O apresentador reproduziu a gravação em um sistema de áudio de alta fidelidade (hi-fi, para abreviar) – um termo usado para descrever a reprodução de som de alta qualidade – tão alto que parecia que o oceano estava cantando ao vivo na nossa frente. Eu já tinha ouvido o álbum pelo menos 300 vezes e visto Ocean se apresentar ao vivo, mas nunca tinha experimentado um disco como esse antes.
“Acho incrível ouvir (a música) em si”, diz Frei Oribabor, fundador do Record Club, um evento de audição de álbuns que ele organiza em Los Angeles há quase dois anos. “Mas há algo em se apresentar em uma sala com outras pessoas que o torna ainda mais especial. Isso apenas amplia a experiência de ouvir música, especialmente se você estiver apenas se concentrando na música e se deixando levar aonde ela o levar.
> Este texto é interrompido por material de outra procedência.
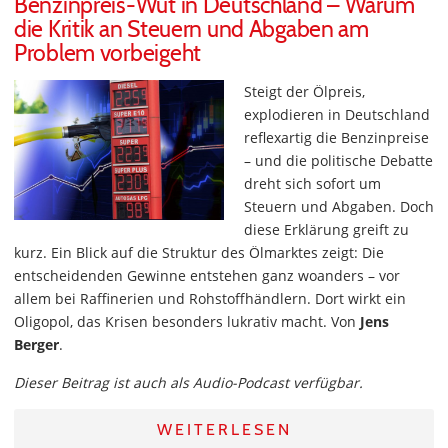
Benzinpreis-Wut in Deutschland – Warum
die Kritik an Steuern und Abgaben am
Problem vorbeigeht
Steigt der Ölpreis,
explodieren in Deutschland
reflexartig die Benzinpreise
– und die politische Debatte
dreht sich sofort um
Steuern und Abgaben. Doch
diese Erklärung greift zu
kurz. Ein Blick auf die Struktur des Ölmarktes zeigt: Die
entscheidenden Gewinne entstehen ganz woanders – vor
allem bei Raffinerien und Rohstoffhändlern. Dort wirkt ein
Oligopol, das Krisen besonders lukrativ macht. Von
Jens
Berger
.
Dieser Beitrag ist auch als Audio-Podcast verfügbar.
WEITERLESEN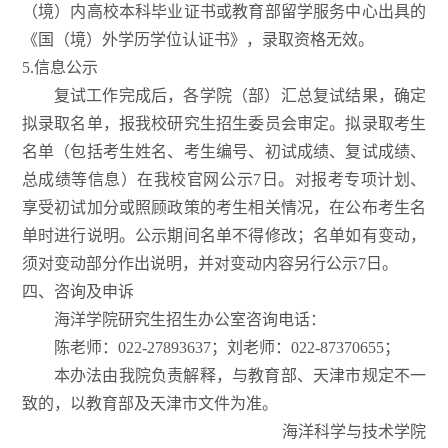
（境）内高校本科毕业证书或教育部留学服务中心出具的
《国（境）外学历学位认证书》，录取资格无效。
5.信息公示
复试工作完成后，各学院（部）汇总复试结果，确定
拟录取名单，报我校研究生招生委员会审定。拟录取考生
名单（包括考生姓名、考生编号、初试成绩、复试成绩、
总成绩等信息）在
我校官网公示7日。对报考专项计划、
享受初试加分或照顾政策的考生相关情况，在公布考生名
单时进行说明。公示期间名单不得修改；名单如有变动，
须对变动部分作出说明，并对变动内容另行公示7日。
四、咨询及申诉
海洋学院研究生招生办公室咨询电话：
陈老师：022-27893637；刘老师：022-87370655；
本办法由我院负责解释，与教育部、天津市规定不一
致的，以教育部及天津市文件为准。
海洋科学与技术学院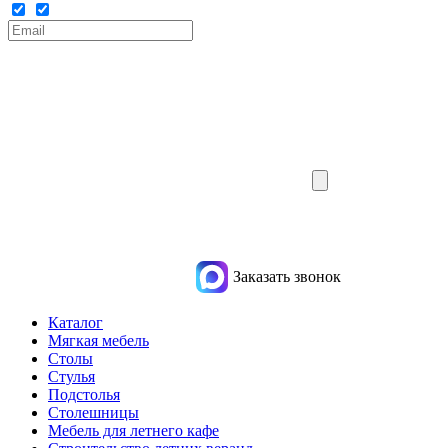
Заказать звонок
Каталог
Мягкая мебель
Столы
Стулья
Подстолья
Столешницы
Мебель для летнего кафе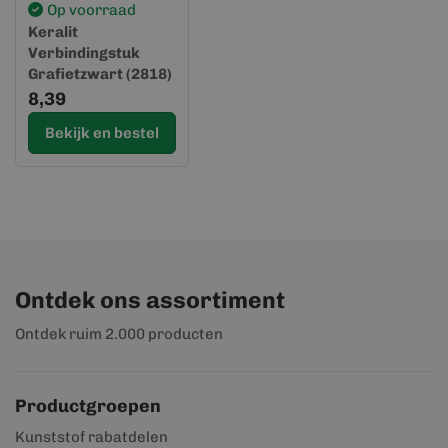
Op voorraad
Keralit
Verbindingstuk
Grafietzwart (2818)
(Sponningdeel 190)
8,39
Bekijk en bestel
Ontdek ons assortiment
Ontdek ruim 2.000 producten
Productgroepen
Kunststof rabatdelen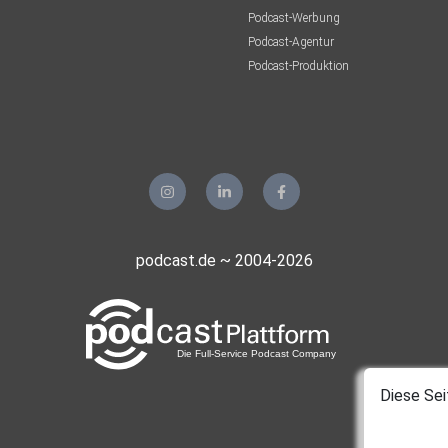
Podcast-Werbung
Podcast-Agentur
Podcast-Produktion
podcast.de ~ 2004-2026
Diese Sei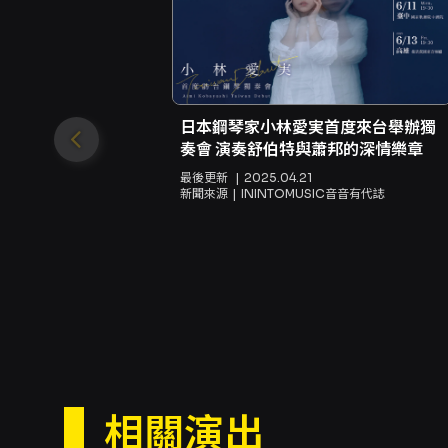
日本鋼琴家小林愛実首度來台舉辦獨
奏會 演奏舒伯特與蕭邦的深情樂章
最後更新
2025.04.21
新聞來源
ININTOMUSIC音音有代誌
相關演出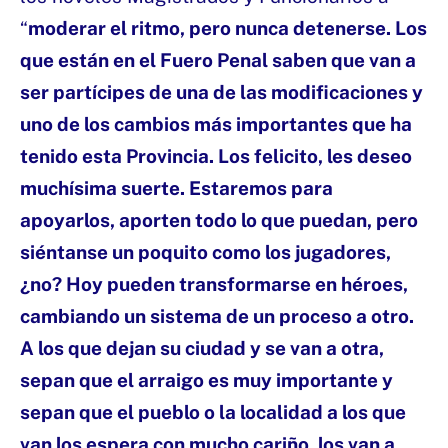
“
moderar el ritmo, pero nunca detenerse. Los
que están en el Fuero Penal saben que van a
ser partícipes de una de las modificaciones y
uno de los cambios más importantes que ha
tenido esta Provincia. Los felicito, les deseo
muchísima suerte. Estaremos para
apoyarlos, aporten todo lo que puedan, pero
siéntanse un poquito como los jugadores,
¿no? Hoy pueden transformarse en héroes,
cambiando un sistema de un proceso a otro.
A los que dejan su ciudad y se van a otra,
sepan que el arraigo es muy importante y
sepan que el pueblo o la localidad a los que
van los espera con mucho cariño, los van a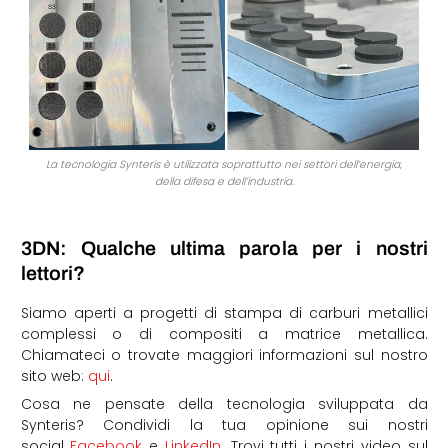
La tecnologia Synteris è utilizzata soprattutto nei settori dell’energia,
della difesa e dell’industria.
3DN: Qualche ultima parola per i nostri
lettori?
Siamo aperti a progetti di stampa di carburi metallici
complessi o di compositi a matrice metallica.
Chiamateci o trovate maggiori informazioni sul nostro
sito web:
qui
.
Cosa ne pensate della tecnologia sviluppata da
Synteris? Condividi la tua opinione sui nostri
social
Facebook
e
LinkedIn
. Trovi tutti i nostri video sul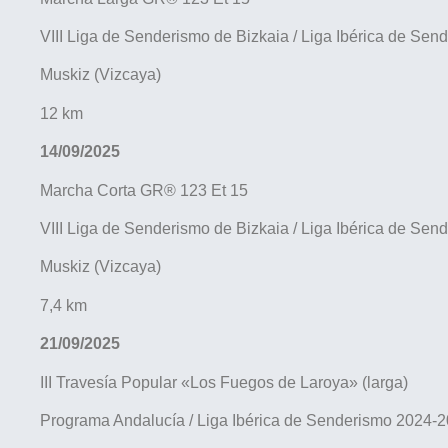
VIII Liga de Senderismo de Bizkaia / Liga Ibérica de Se
Muskiz (Vizcaya)
12 km
14/09/2025
Marcha Corta GR® 123 Et 15
VIII Liga de Senderismo de Bizkaia / Liga Ibérica de Se
Muskiz (Vizcaya)
7,4 km
21/09/2025
III Travesía Popular «Los Fuegos de Laroya» (larga)
Programa Andalucía / Liga Ibérica de Senderismo 2024-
O Record Club é uma das poucas experiências ou espaços públicos em Los Angeles onde os audiófilos – pessoas que amam som de alta qualidade e aparelhos de áudio – podem se reunir, relaxar e sintonizar música com outras pessoas que pensam como você. Ao contrário dos bares normais, onde as pessoas costumam ir para socializar, drogar-se e dançar, os bares de audição costumam ter um ambiente mais descontraído e visam ouvir música ativamente. É um lugar onde você pode estar totalmente presente com o que está ouvindo.
Muitos desses lugares são inspirados em bares japoneses (conhecidos como jazz castines ou jazz casas), onde os clientes podem ouvir discos de vinil selecionados pelo barman em equipamentos de som hi-fi da coleção do local, enquanto desfrutam de uísque japonês, café e outras bebidas. Em algumas danças de jazz, populares no Japão desde a década de 1950, às vezes é proibido falar.
Nos últimos anos, bares para ouvir música surgiram em Nova York, Oakland, Los Angeles e outras grandes cidades dos EUA. Entre os primeiros bares de vinil de inspiração japonesa a abrir em Los Angeles estava o Sheep’s Clothing em 2018, lançado pela gravadora e coleção de vinis de mesmo nome. Foi fechado durante a pandemia de COVID, mas a equipe planeja abrir um novo lounge em um futuro próximo.
“Parece que há quase uma explosão acontecendo em todo o mundo”, diz Phil Chu, da Sheep’s Clothing, que atualmente tem uma loja de discos pop-up na Row DTLA. Apesar da Sheep’s Clothing ter fechado seu bar Hi-Fi durante a pandemia, Chu diz que o fechamento pode ter desempenhado um papel no crescimento dos bares de audição nos EUA. “Acho que quando o mundo começou a se abrir novamente, esses lugares se tornaram um ótimo lugar para as pessoas se socializarem e ouvirem música”.
A magia de ouvir música em um bar de vinil ou local similar é a qualidade do som. Você não só precisa construir uma coleção de discos (o aumento na carga de audição pode ser devido ao ressurgimento dos discos de vinil), mas um sistema de alta fidelidade doméstico pode custar muito dinheiro. Se você quiser comprar seu próprio setup, pode custar mais de US$ 1.500 pelos alto-falantes, amplificador, toca-discos e os cabos necessários para conectar tudo, dependendo da marca, segundo Wesley Katzer, dono da CommonWave Hi-Fi.
“Sempre pensei que alto-falantes hi-fi fossem algo especial – como se você pudesse ir a lugares de boogie para ouvir música lá”, diz Elwood Espirito, que organiza uma festa para ouvir um álbum chamada Slow Jams no Arts District. “E eles estão apenas tocando jazz, mas ninguém está tocando Guinevere ou Jon B, então eu pensei, ‘Caramba, quero fazer a diferença nisso e dar às pessoas acesso para ouvir esse tipo de música.’
Embora Nova York seja o lar de muitos bares de alta fidelidade, surpreendentemente existem apenas alguns em Los Angeles.